_Required work_: Which lines in the listing below contain the word "divider"? Copy each one.

_Recorded data_:
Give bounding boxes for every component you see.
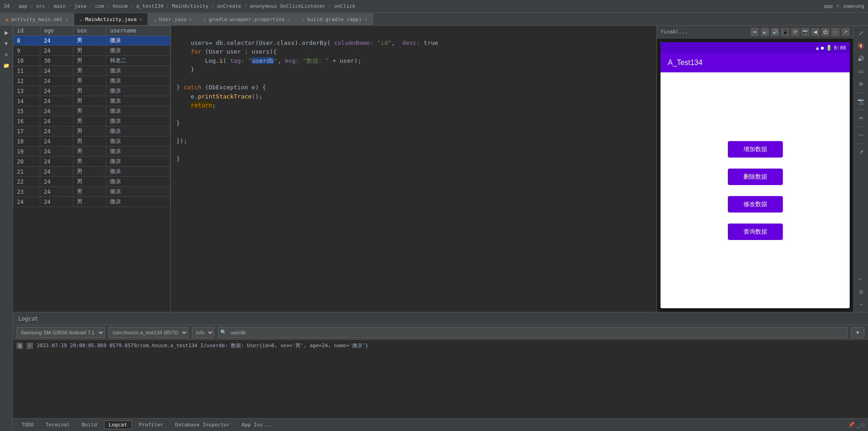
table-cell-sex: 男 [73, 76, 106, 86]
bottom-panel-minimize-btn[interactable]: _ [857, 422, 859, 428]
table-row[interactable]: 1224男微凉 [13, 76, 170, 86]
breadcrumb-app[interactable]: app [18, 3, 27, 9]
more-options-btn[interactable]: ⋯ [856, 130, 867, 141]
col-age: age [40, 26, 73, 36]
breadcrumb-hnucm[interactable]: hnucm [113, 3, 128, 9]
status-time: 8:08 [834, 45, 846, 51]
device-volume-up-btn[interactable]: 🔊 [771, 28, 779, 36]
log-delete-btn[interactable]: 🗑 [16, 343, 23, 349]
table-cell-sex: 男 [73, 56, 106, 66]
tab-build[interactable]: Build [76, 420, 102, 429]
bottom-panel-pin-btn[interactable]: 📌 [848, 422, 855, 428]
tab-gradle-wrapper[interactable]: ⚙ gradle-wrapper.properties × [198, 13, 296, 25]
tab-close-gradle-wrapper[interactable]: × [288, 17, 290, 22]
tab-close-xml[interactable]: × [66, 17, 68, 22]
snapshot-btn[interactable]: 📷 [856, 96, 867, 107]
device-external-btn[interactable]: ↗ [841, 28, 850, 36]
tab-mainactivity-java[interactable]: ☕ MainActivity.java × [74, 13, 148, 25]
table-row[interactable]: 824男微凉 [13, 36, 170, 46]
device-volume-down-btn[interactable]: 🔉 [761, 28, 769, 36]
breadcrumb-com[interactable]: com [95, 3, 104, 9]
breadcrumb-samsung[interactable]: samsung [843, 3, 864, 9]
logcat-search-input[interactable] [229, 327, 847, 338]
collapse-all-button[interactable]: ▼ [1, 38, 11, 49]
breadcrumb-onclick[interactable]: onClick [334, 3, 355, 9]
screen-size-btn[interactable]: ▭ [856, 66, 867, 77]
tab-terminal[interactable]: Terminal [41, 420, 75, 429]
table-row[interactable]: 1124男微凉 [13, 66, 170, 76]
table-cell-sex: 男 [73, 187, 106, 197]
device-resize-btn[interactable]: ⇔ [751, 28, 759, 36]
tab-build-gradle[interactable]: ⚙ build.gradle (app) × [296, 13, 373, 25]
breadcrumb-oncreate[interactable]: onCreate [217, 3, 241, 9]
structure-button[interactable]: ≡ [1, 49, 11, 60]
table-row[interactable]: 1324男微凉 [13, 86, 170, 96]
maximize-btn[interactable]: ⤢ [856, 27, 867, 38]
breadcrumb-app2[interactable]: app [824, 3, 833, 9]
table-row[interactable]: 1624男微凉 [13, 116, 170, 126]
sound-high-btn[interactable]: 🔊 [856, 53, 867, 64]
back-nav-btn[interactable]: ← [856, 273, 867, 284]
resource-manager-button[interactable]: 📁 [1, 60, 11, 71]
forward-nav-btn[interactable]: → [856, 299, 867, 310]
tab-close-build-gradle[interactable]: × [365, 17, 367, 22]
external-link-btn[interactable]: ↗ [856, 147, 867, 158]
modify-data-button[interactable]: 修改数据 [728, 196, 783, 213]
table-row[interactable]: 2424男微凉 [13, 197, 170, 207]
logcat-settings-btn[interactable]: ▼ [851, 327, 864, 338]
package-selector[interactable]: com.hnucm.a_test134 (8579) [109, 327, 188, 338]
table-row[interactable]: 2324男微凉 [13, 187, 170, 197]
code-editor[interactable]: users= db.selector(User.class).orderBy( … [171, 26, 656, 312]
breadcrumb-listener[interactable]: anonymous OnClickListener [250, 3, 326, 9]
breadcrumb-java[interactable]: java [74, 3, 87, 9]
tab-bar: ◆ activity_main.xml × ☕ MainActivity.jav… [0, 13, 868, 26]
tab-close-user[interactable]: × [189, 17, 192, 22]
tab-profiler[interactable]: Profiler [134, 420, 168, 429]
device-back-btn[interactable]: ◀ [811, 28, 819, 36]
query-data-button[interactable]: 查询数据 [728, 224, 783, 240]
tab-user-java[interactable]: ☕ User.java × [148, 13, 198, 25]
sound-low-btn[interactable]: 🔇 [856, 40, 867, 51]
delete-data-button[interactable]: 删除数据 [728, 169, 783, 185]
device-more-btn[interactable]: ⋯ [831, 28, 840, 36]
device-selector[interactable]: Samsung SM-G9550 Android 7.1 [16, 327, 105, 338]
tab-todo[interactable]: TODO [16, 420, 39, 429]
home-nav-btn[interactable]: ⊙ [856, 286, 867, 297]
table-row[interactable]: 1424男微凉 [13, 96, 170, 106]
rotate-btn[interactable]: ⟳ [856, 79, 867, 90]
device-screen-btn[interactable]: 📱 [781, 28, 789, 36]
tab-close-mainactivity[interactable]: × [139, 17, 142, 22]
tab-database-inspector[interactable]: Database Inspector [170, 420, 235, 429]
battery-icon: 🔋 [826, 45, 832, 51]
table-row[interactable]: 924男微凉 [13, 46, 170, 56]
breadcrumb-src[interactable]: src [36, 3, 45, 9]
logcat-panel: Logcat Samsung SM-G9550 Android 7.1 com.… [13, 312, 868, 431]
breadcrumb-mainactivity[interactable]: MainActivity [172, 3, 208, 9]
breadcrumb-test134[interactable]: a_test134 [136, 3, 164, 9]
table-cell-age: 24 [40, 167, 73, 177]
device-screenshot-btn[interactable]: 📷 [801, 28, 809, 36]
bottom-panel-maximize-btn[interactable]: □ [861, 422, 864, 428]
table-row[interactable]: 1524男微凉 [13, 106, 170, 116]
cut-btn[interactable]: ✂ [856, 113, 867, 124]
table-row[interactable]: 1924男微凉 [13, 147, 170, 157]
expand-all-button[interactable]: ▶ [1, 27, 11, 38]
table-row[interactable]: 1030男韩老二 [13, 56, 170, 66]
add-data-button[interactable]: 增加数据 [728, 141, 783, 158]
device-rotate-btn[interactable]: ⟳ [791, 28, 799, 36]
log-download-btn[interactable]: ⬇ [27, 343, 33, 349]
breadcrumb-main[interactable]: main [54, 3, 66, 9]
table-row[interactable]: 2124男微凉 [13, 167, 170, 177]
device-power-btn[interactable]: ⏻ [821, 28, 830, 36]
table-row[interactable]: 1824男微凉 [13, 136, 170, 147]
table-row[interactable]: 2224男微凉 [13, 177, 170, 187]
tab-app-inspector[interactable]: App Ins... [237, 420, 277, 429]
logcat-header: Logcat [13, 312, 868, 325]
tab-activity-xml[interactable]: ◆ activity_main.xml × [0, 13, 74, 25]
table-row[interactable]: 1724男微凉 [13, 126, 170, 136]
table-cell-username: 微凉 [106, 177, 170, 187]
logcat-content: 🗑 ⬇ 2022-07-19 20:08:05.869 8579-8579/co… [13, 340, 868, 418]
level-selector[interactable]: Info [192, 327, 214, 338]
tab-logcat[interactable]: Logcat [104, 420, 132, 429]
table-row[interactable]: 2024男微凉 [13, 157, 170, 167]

* * *

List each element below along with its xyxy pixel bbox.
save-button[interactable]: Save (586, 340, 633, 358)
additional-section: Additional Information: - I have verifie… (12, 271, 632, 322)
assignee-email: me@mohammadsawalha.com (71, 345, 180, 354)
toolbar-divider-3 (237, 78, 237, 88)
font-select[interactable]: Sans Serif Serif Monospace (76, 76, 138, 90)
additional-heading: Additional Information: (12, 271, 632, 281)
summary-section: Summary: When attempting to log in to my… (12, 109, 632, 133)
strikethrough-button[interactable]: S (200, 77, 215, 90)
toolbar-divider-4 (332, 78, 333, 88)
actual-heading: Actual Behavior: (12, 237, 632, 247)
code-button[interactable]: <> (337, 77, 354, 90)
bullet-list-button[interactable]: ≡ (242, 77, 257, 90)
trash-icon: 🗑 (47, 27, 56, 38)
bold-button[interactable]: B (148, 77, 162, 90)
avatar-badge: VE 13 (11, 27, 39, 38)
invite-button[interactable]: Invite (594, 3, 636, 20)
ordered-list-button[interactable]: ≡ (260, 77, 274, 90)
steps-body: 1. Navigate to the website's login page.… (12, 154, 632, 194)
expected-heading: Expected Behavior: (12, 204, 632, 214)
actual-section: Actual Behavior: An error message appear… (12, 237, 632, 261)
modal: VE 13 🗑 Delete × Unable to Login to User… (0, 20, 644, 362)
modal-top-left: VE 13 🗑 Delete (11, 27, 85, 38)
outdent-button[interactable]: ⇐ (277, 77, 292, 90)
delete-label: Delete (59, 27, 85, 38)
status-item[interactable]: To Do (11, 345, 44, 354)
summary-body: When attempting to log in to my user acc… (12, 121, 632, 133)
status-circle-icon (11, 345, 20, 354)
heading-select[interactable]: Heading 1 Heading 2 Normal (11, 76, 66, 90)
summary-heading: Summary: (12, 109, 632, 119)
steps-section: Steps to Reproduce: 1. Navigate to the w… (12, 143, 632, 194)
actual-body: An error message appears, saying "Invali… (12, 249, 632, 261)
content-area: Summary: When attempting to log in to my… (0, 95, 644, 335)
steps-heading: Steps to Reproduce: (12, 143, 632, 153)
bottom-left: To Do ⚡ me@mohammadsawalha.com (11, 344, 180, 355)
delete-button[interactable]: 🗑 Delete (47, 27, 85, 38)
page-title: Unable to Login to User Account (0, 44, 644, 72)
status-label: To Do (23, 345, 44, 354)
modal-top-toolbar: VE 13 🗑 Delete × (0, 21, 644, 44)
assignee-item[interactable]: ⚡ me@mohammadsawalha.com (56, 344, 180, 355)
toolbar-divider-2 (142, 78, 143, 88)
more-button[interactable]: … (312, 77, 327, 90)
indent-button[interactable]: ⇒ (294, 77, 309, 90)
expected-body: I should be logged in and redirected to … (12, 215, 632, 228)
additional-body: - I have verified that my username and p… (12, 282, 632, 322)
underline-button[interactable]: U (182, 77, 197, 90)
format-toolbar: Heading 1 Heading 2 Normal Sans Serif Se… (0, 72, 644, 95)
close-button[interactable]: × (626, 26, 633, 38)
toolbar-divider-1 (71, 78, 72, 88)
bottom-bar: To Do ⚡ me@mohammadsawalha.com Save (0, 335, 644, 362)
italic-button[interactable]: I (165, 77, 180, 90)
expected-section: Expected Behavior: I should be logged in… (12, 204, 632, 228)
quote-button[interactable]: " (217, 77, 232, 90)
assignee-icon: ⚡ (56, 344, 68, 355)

_Response to the exercise_:
toolbar-divider-3 (237, 78, 237, 88)
toolbar-divider-4 (332, 78, 333, 88)
toolbar-divider-2 (142, 78, 143, 88)
toolbar-divider-1 (71, 78, 72, 88)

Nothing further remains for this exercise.